Behavioural Monitoring via Network Communications
MetadataShow full item record
It is commonly acknowledged that using Internet applications is an integral part of an individual’s everyday life, with more than three billion users now using Internet services across the world; and this number is growing every year. Unfortunately, with this rise in Internet use comes an increasing rise in cyber-related crime. Whilst significant effort has been expended on protecting systems from outside attack, only more recently have researchers sought to develop countermeasures against insider attack. However, for an organisation, the detection of an attack is merely the start of a process that requires them to investigate and attribute the attack to an individual (or group of individuals).
The investigation of an attack typically revolves around the analysis of network traffic, in order to better understand the nature of the traffic flows and importantly resolves this to an IP address of the insider. However, with mobile computing and Dynamic Host Control Protocol (DHCP), which results in Internet Protocol (IP) addresses changing frequently, it is particularly challenging to resolve the traffic back to a specific individual.
The thesis explores the feasibility of profiling network traffic in a biometric-manner in order to be able to identify users independently of the IP address.

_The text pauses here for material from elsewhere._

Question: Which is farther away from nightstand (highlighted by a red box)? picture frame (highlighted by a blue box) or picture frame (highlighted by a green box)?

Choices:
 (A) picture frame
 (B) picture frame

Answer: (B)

In order to maintain privacy and the issue of encryption (which exists on an increasing volume of network traffic), the proposed approach utilises data derived only from the metadata of packets, not the payload. The research proposed a novel feature extraction approach focussed upon extracting user-oriented application-level features from the wider network traffic. An investigation across nine of the most common web applications (Facebook, Twitter, YouTube, Dropbox, Google, Outlook, Skype, BBC and Wikipedia) was undertaken to determine whether such high-level features could be derived from the low-level network signals. The results showed that whilst some user interactions were not possible to extract due to the complexities of the resulting web application, a majority of them were.
Having developed a feature extraction process that focussed more upon the user, rather than machine-to-machine traffic, the research sought to use this information to determine whether a behavioural profile could be developed to enable identification of the users. Network traffic of 27 users over 2 months was collected and processed using the aforementioned feature extraction process. Over 140 million packets were collected and processed into 45 user-level interactions across the nine applications. The results from behavioural profiling showed that the system is capable of identifying users, with an average True Positive Identification Rate (TPIR) in the top three applications of 87.4%, 75% and 61.9% respectively.
Whilst the initial study provided some encouraging results, the research continued to develop further refinements which could improve the performance. Two techniques were applied, fusion and timeline analysis techniques. The former approach sought to fuse the output of the classification stage to better incorporate and manage the variability of the classification and resulting decision phases of the biometric system. The latter approach sought to capitalise on the fact that whilst the IP address is not reliable over a period of time due to reallocation, over shorter timeframes (e.g. a few minutes) it is likely to reliable and map to the same user. The results for fusion across the top three applications were 93.3%, 82.5% and 68.9%. The overall performance adding in the timeline analysis (with a 240 second time window) on average across all applications was 72.1%.
Whilst in terms of biometric identification in the normal sense, 72.1% is not outstanding, its use within this problem of attributing misuse to an individual provides the investigator with an enormous advantage over existing approaches. At best, it will provide him with a user’s specific traffic and at worst allow them to significantly reduce the volume of traffic to be analysed.